Otto Warmbier in North Korea
Otto Warmbier in North KoreaReuters

US college student Otto Warmbier has landed back in the US, after more than 17 months under arrest in North Korea.

According to Fox News, Warmbier's father said that his son was released after diplomatic action involving high-level officials in the US government - including US special envoy to North Korea Joseph Yun, Secretary of State Rex Tillerson, and President Trump himself.

The University of Virginia student had been arrested by North Korean officials last year and sentenced to 15 years of hard labor, after he was charged with trying to take a propaganda banner from an area reserved for North Korean staff and forbidden to foreigners at the Yanggakdo International Hotel, where he was staying as part of a New Year’s tour group.

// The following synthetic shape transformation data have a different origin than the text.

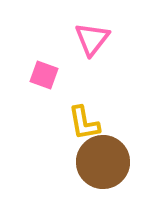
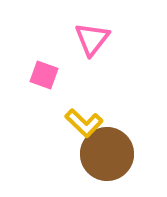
yellow L-shape: rotated 36 degrees counterclockwise
brown circle: moved 4 px right, 8 px up
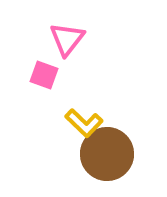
pink triangle: moved 25 px left
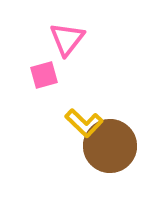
pink square: rotated 36 degrees counterclockwise
brown circle: moved 3 px right, 8 px up
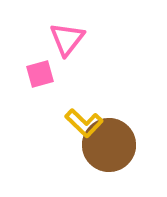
pink square: moved 4 px left, 1 px up
brown circle: moved 1 px left, 1 px up
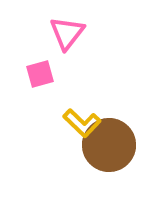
pink triangle: moved 6 px up
yellow L-shape: moved 2 px left
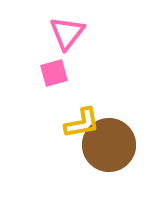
pink square: moved 14 px right, 1 px up
yellow L-shape: rotated 54 degrees counterclockwise
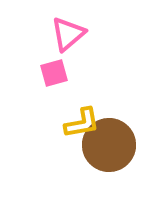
pink triangle: moved 1 px right, 1 px down; rotated 12 degrees clockwise
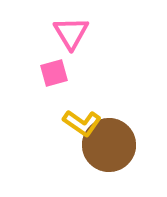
pink triangle: moved 3 px right, 1 px up; rotated 21 degrees counterclockwise
yellow L-shape: rotated 45 degrees clockwise
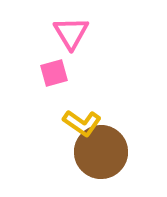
brown circle: moved 8 px left, 7 px down
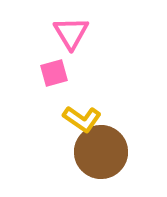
yellow L-shape: moved 4 px up
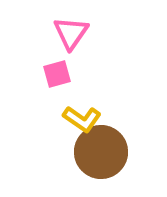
pink triangle: rotated 6 degrees clockwise
pink square: moved 3 px right, 1 px down
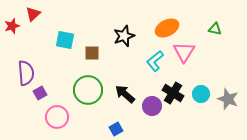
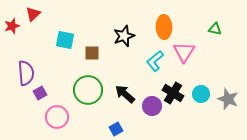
orange ellipse: moved 3 px left, 1 px up; rotated 65 degrees counterclockwise
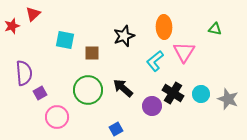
purple semicircle: moved 2 px left
black arrow: moved 2 px left, 6 px up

Warmbier’s parents, Fred and Cindy Warmbier, said in a statement that their their son had, in fact, been in a coma for more than a year.

"Otto has left North Korea. He is on Medivac flight on his way home. Sadly, he is in a coma and we have been told he has been in that condition since March of 2016. We learned of this only one week ago," they announced.

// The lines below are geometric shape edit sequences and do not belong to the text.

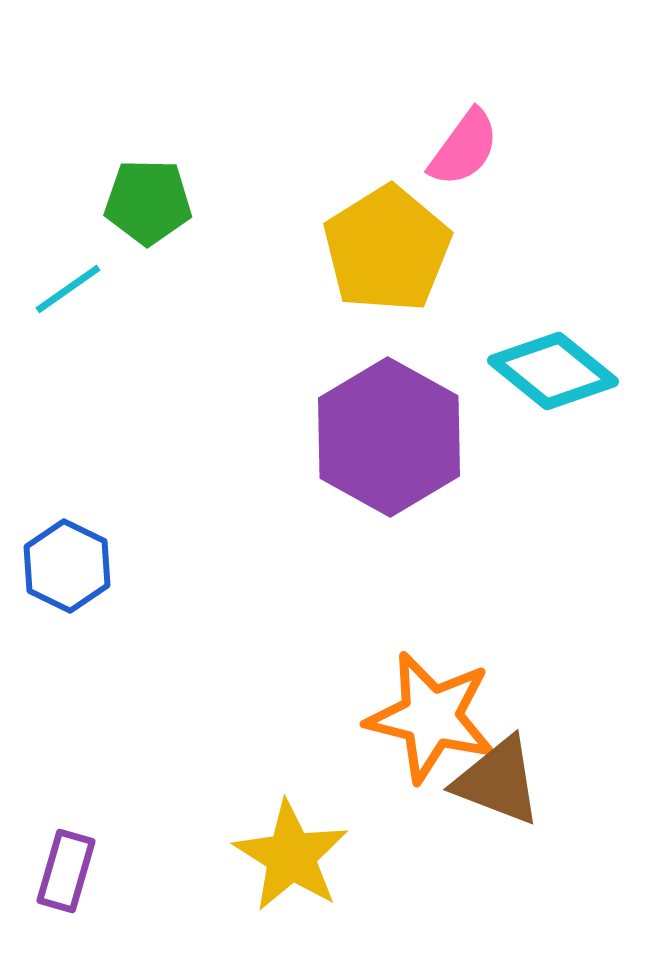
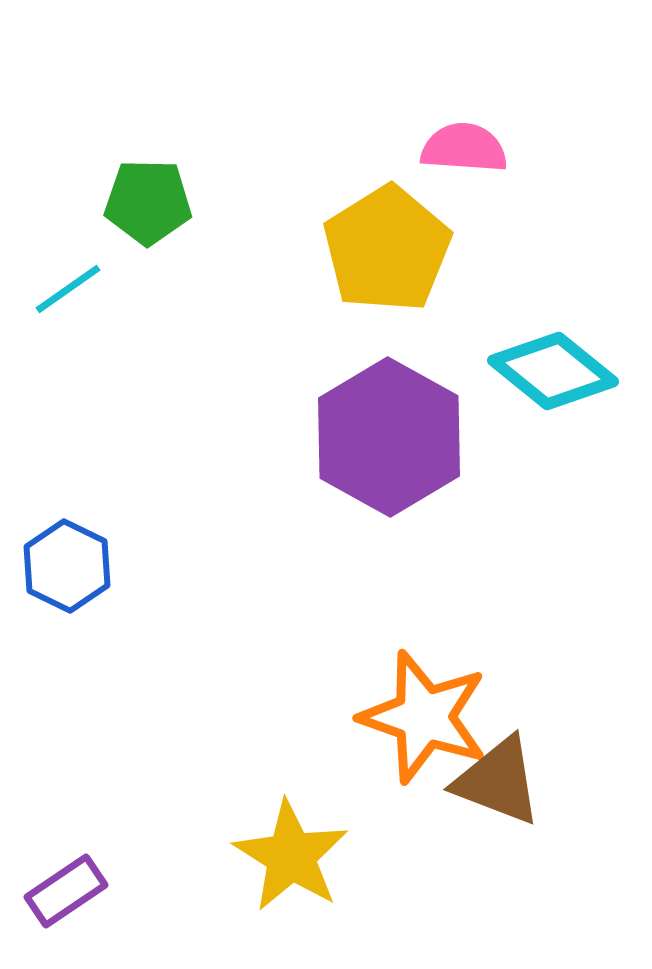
pink semicircle: rotated 122 degrees counterclockwise
orange star: moved 7 px left; rotated 5 degrees clockwise
purple rectangle: moved 20 px down; rotated 40 degrees clockwise
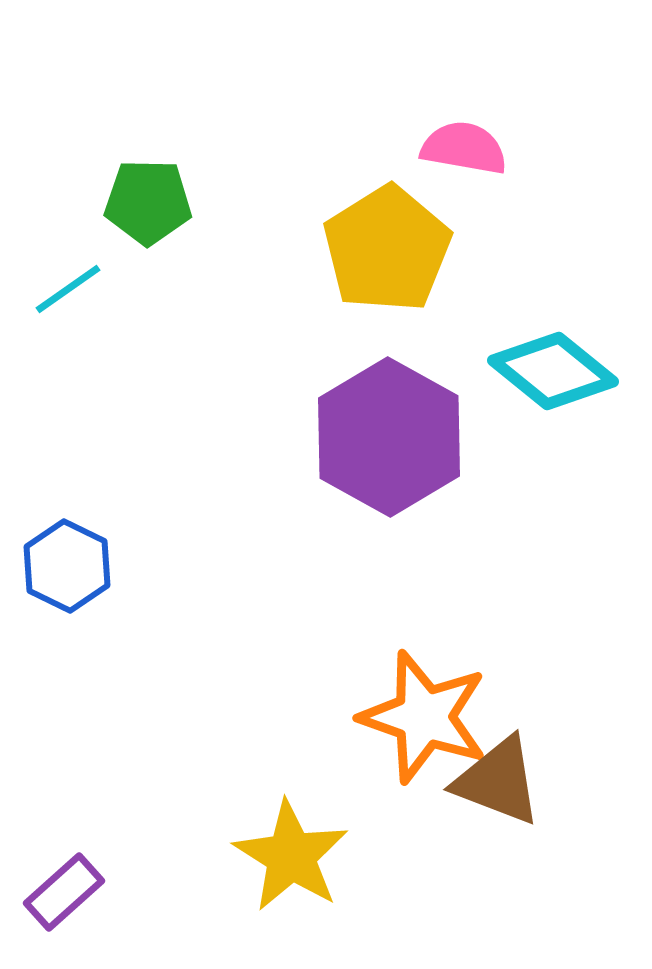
pink semicircle: rotated 6 degrees clockwise
purple rectangle: moved 2 px left, 1 px down; rotated 8 degrees counterclockwise
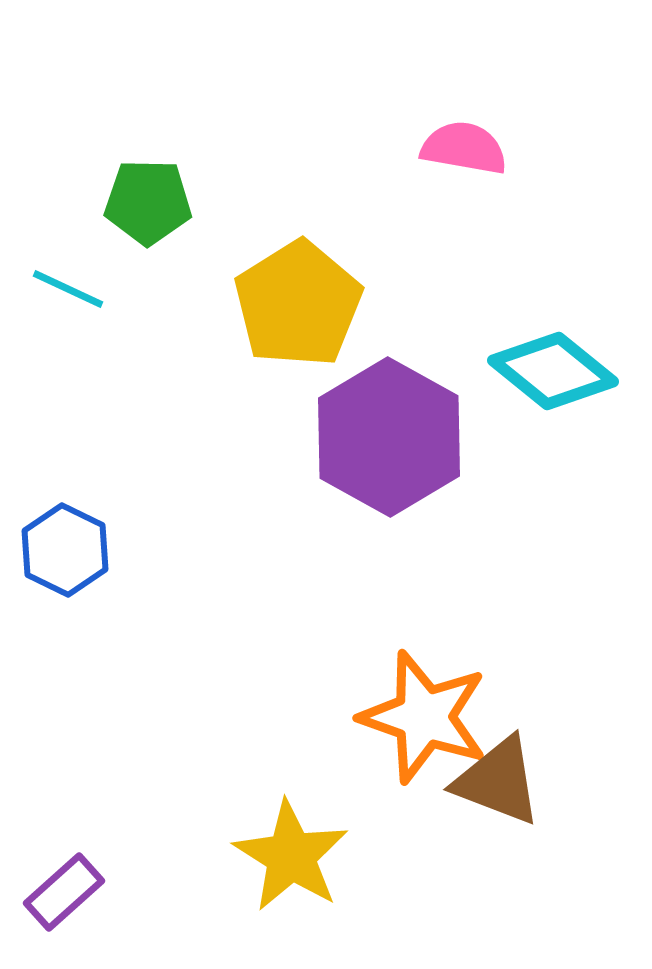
yellow pentagon: moved 89 px left, 55 px down
cyan line: rotated 60 degrees clockwise
blue hexagon: moved 2 px left, 16 px up
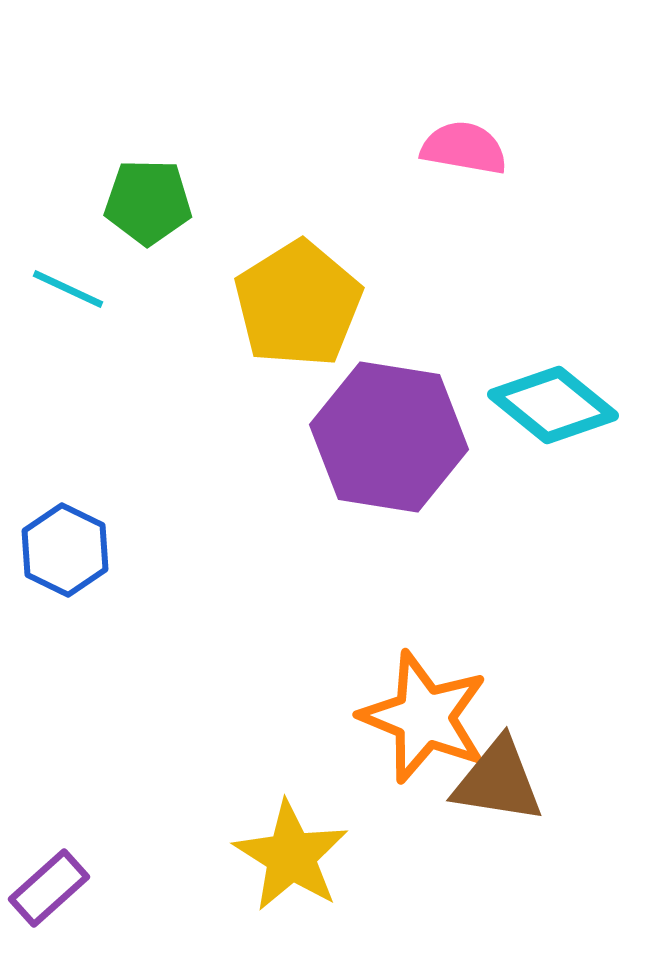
cyan diamond: moved 34 px down
purple hexagon: rotated 20 degrees counterclockwise
orange star: rotated 3 degrees clockwise
brown triangle: rotated 12 degrees counterclockwise
purple rectangle: moved 15 px left, 4 px up
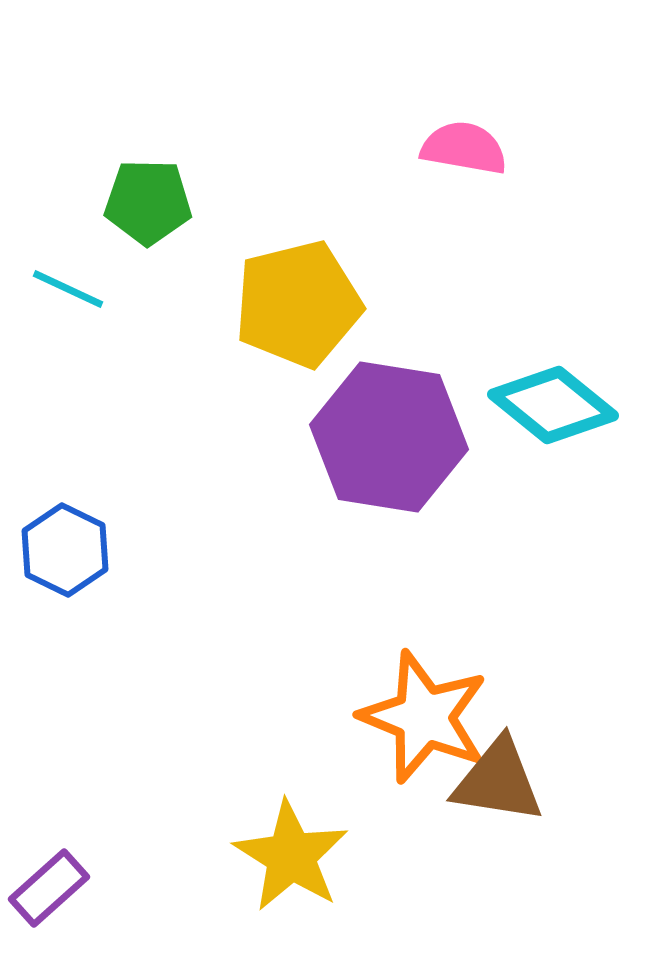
yellow pentagon: rotated 18 degrees clockwise
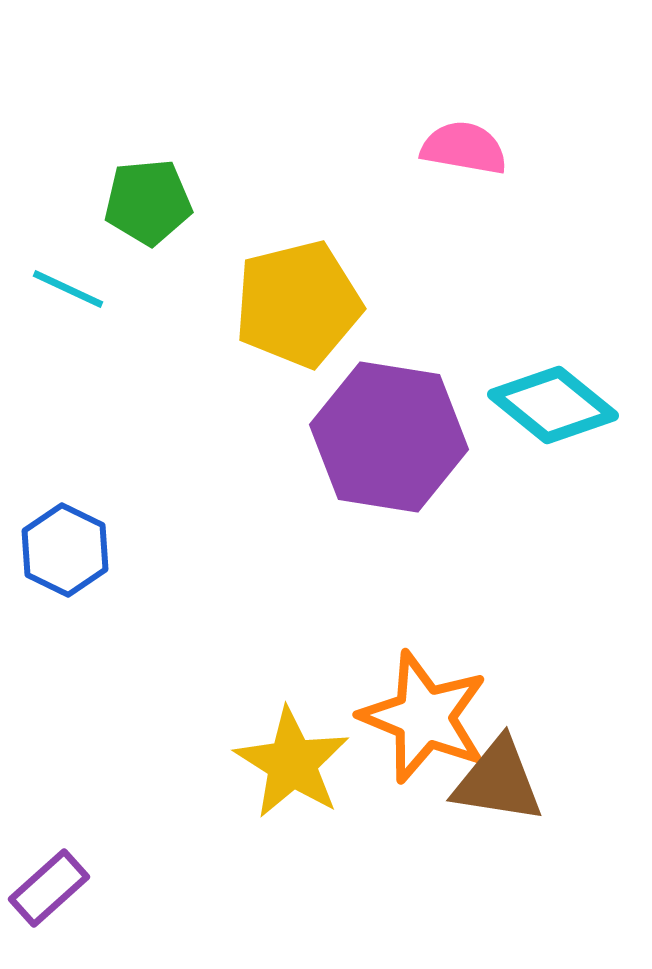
green pentagon: rotated 6 degrees counterclockwise
yellow star: moved 1 px right, 93 px up
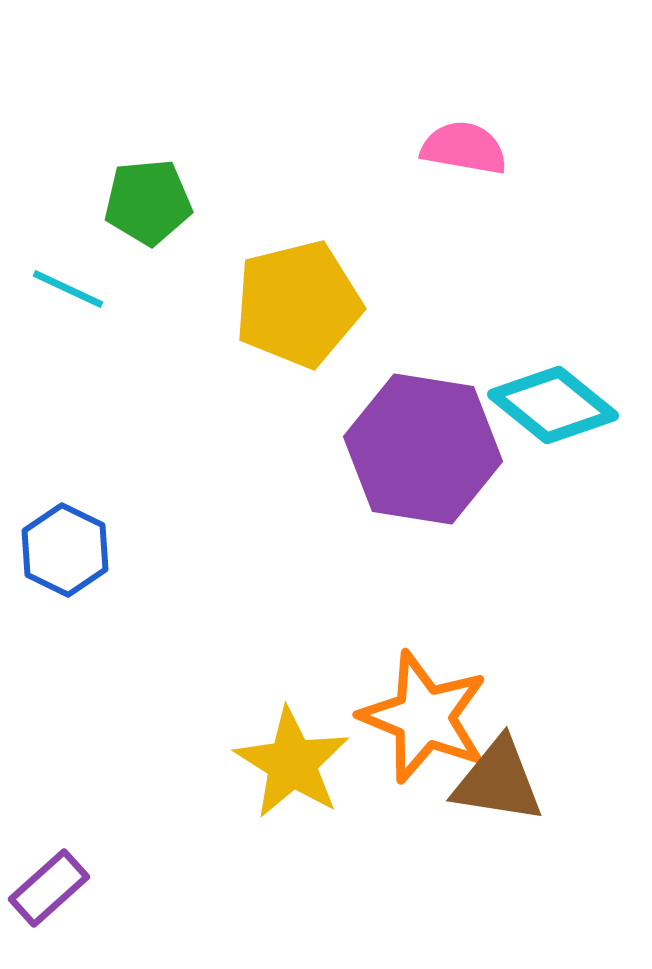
purple hexagon: moved 34 px right, 12 px down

A source close to family told CNN that Warmbier had contracted botulism, a rare disease caused by eating spoiled canned food or an infection in an open wound which can be treated by an antitoxin if done immediately, last year. Then, after being given a sleeping pill, Warmbier fell into a coma from which he never woke, a State Department official told CNN, citing what North Korea told a US official.

"We want the world to know how we and our son have been brutalized and terrorized by the pariah regime in North Korea. We are so grateful that he will finally be with people who love him,” Warmbier’s parents said in their statement.

According to Fox News, immediately after landing in Cincinnati, Warmbier was rushed to University of Cincinnati Medical Center for urgent treatment.